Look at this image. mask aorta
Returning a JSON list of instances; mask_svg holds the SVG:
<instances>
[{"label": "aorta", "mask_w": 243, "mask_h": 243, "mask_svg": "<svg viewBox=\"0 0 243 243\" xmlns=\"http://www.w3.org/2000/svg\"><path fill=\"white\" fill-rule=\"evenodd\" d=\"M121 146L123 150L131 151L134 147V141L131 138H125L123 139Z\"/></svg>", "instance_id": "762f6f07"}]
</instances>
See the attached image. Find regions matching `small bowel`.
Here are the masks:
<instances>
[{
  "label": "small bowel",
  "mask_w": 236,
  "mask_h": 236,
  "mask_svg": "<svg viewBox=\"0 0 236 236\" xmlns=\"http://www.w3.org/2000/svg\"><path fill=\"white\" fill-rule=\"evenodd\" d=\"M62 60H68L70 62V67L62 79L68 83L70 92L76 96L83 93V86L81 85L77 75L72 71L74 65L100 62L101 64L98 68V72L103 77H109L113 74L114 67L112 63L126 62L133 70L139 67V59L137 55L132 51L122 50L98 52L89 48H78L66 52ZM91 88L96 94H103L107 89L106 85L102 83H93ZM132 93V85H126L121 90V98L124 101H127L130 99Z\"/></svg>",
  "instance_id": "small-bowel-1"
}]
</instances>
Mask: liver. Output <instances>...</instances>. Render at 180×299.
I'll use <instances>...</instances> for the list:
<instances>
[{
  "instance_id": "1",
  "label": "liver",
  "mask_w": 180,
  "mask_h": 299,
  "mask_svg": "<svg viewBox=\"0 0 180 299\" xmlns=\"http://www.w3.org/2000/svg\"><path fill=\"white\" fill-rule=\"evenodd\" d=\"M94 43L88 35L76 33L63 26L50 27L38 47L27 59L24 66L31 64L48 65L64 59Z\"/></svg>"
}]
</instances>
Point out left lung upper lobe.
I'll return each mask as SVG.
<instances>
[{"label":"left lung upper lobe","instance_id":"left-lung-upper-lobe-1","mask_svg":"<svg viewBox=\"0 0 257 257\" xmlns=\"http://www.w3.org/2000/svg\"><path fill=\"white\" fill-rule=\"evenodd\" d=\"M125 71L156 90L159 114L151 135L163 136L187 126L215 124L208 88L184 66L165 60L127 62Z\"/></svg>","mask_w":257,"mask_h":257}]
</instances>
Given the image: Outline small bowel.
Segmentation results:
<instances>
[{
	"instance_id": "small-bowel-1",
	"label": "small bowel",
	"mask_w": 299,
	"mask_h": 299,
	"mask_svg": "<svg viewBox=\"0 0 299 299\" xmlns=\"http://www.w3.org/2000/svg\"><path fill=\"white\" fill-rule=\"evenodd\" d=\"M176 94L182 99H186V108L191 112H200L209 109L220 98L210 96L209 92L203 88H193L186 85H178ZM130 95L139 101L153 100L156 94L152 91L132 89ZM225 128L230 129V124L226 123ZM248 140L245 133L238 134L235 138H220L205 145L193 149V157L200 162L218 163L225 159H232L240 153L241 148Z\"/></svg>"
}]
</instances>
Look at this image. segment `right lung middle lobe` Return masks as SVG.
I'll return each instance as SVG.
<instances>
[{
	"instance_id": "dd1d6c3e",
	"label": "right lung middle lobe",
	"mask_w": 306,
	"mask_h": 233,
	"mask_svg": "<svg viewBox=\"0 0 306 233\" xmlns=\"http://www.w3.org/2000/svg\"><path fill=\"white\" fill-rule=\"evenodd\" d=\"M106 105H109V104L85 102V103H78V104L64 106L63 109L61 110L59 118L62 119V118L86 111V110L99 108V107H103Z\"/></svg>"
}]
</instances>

TASK STATEMENT => Search the material above for the string "aorta", and copy every line in which it turns up.

SOLUTION TO THIS EXERCISE =>
Look at this image. mask aorta
[{"label": "aorta", "mask_w": 243, "mask_h": 243, "mask_svg": "<svg viewBox=\"0 0 243 243\" xmlns=\"http://www.w3.org/2000/svg\"><path fill=\"white\" fill-rule=\"evenodd\" d=\"M121 146L123 150L131 151L134 147V141L131 138H125L123 139Z\"/></svg>", "instance_id": "762f6f07"}]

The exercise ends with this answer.